◆ Task to complete:
Copy each entry verbatim, excluding its images.

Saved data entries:
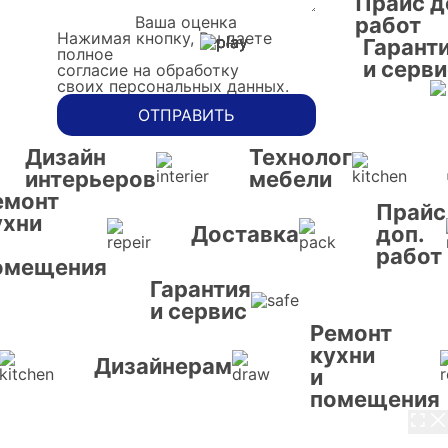
Прайс д
Ваша оценка
работ
Нажимая кнопку, Вы даете
Гарант
полное
и серви
согласие на обработку
своих персональных данных.
ОТПРАВИТЬ
Дизайн
Технолог
интерьеров
мебели
емонт
Прайс
ухни
Доставка
доп.
работ
омещения
Гарантия
и сервис
Ремонт
кухни
Дизайнерам
и
помещения
3 / 8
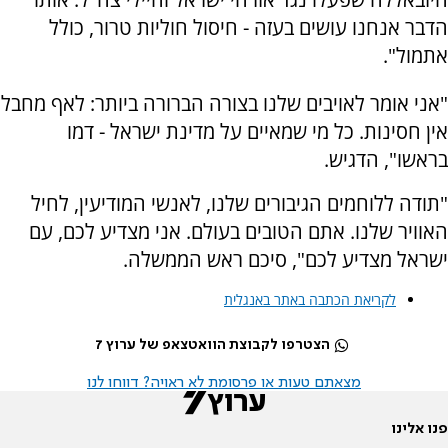
הדבר אנחנו עושים בעזה - חיסול חוליות טרור, כולל
אתמול".
"אני אומר לאויבים שלנו בצורה הברורה ביותר: לאף מחבל
אין חסינות. כל מי שמאיים על מדינת ישראל - דמו
בראשו", הדגיש.
"תודה ללוחמים הגיבורים שלנו, לאנשי המודיעין, לחיל
האוויר שלנו. אתם הטובים בעולם. אני מצדיע לכם, עם
ישראל מצדיע לכם", סיכם ראש הממשלה.
לקריאת הכתבה באתר באנגלית
הצטרפו לקבוצת הוואטצאפ של ערוץ 7
מצאתם טעות או פרסומת לא ראויה? דווחו לנו
פנו אלינו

◆ Problem solution:
Прайс д
Ваша оценка
работ
Нажимая кнопку, Вы даете
Гарант
полное
и серви
согласие на обработку
своих персональных данных.
ОТПРАВИТЬ
Дизайн
Технолог
интерьеров
мебели
емонт
Прайс
ухни
Доставка
доп.
работ
омещения
Гарантия
и сервис
Ремонт
кухни
Дизайнерам
и
помещения
3 / 8
הדבר אנחנו עושים בעזה - חיסול חוליות טרור, כולל
אתמול".
"אני אומר לאויבים שלנו בצורה הברורה ביותר: לאף מחבל
אין חסינות. כל מי שמאיים על מדינת ישראל - דמו
בראשו", הדגיש.
"תודה ללוחמים הגיבורים שלנו, לאנשי המודיעין, לחיל
האוויר שלנו. אתם הטובים בעולם. אני מצדיע לכם, עם
ישראל מצדיע לכם", סיכם ראש הממשלה.
לקריאת הכתבה באתר באנגלית
הצטרפו לקבוצת הוואטצאפ של ערוץ 7
מצאתם טעות או פרסומת לא ראויה? דווחו לנו
פנו אלינו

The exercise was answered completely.